Aim of the task: Select all lines in the records that include "Microsoft".
***
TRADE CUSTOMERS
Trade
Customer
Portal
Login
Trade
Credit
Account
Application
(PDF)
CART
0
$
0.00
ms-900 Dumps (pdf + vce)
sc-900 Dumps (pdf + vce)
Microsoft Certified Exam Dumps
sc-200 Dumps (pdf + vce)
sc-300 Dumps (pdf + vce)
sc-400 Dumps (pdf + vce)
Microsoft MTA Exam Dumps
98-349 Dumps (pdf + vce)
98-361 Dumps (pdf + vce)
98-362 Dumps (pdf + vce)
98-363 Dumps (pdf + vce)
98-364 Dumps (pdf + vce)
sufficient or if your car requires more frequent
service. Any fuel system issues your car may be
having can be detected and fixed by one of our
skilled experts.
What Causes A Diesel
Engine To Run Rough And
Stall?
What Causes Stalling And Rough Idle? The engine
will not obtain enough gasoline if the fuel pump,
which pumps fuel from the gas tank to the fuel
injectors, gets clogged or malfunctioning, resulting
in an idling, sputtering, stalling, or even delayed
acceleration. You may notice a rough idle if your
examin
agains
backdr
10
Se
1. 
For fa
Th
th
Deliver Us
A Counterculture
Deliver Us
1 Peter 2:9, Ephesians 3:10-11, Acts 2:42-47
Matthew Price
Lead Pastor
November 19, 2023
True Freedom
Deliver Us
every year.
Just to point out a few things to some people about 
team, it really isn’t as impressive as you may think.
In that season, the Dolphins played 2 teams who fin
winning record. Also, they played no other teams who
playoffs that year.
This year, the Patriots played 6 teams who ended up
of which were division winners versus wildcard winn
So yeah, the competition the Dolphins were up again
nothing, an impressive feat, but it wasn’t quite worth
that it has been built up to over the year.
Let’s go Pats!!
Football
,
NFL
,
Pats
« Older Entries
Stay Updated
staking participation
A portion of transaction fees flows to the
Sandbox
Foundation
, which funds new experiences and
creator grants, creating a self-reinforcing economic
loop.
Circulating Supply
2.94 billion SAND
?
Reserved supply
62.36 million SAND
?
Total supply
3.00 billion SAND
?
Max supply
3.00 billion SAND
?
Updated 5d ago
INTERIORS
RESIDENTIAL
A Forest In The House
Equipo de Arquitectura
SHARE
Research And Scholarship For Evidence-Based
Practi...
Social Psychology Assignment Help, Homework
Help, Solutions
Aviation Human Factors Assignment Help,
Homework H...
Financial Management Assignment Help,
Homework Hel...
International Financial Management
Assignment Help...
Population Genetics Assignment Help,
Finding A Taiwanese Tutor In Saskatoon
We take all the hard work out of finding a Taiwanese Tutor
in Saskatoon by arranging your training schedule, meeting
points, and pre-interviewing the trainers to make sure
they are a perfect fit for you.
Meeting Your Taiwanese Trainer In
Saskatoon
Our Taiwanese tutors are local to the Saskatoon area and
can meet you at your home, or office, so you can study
***
Answer:
Microsoft Certified Exam Dumps
Microsoft MTA Exam Dumps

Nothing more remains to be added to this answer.